UDP packages application layer data into a very simple message format that includes only four header fields. One of these is an optional checksum field; when used, the checksum is computed over both the real header and a
“pseudo header” of fields from the UDP and IP headers, in a manner very similar to how the TCP checksum is calculated.

TCP provides reliable communication only by detecting failed trans- missions and re-sending them. It cannot guarantee any particular transmission, because it relies on IP, which is unreliable. All it can do is keep trying if an initial
delivery attempt fails.

To summarize TCP’s key characteristics, we can say that it is connection-oriented, bidirectional, multiply-connected, reliable, acknowledged, stream-oriented and flow-managed.

TCP is designed to have applications send data to it as a stream of bytes, rather than requiring fixed-size messages to be used. This provide maximum flexibility for a wide variety of uses, because applications don’t need to worry about
data packaging, and can send files or messages of any size. TCP takes care of packaging these bytes into messages called segments.

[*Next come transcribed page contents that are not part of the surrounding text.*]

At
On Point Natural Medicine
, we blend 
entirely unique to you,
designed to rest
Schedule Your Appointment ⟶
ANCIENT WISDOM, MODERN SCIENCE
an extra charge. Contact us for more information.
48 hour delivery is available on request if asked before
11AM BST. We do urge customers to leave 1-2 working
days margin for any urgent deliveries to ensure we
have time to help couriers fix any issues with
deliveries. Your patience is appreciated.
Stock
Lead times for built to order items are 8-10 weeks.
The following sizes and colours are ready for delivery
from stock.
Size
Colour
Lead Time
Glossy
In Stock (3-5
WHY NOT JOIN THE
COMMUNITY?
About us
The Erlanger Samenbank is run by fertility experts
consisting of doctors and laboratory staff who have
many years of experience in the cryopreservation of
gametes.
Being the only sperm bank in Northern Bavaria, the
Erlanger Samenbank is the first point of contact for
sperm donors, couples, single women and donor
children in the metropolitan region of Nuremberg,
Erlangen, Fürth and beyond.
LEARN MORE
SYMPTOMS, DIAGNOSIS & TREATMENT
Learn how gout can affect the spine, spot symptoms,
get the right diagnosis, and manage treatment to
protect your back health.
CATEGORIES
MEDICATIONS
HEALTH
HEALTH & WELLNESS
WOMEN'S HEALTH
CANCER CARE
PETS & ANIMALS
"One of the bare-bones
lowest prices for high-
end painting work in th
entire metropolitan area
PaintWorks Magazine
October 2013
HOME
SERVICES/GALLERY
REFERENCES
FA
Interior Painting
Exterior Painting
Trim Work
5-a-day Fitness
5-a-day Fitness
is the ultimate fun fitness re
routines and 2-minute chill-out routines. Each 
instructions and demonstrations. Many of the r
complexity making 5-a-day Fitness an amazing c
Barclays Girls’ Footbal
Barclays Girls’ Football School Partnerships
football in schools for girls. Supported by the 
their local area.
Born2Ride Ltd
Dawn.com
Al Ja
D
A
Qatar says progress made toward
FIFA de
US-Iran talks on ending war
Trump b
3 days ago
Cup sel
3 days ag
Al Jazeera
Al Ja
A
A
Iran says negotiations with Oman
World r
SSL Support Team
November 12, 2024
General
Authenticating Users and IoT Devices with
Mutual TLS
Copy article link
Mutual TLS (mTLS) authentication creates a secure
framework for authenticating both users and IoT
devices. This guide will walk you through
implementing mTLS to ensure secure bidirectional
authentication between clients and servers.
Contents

Since TCP works with individual bytes of data rather than discrete messages, it must use an identification scheme that works at the byte level to implement its data transmission and tracking system. This is accomplished by
assigning each byte TCP processes a sequence number.

Since applications send data to TCP as a stream of bytes and not prepackaged messages, each application must use its own scheme to determine where one application data element ends and the next begins.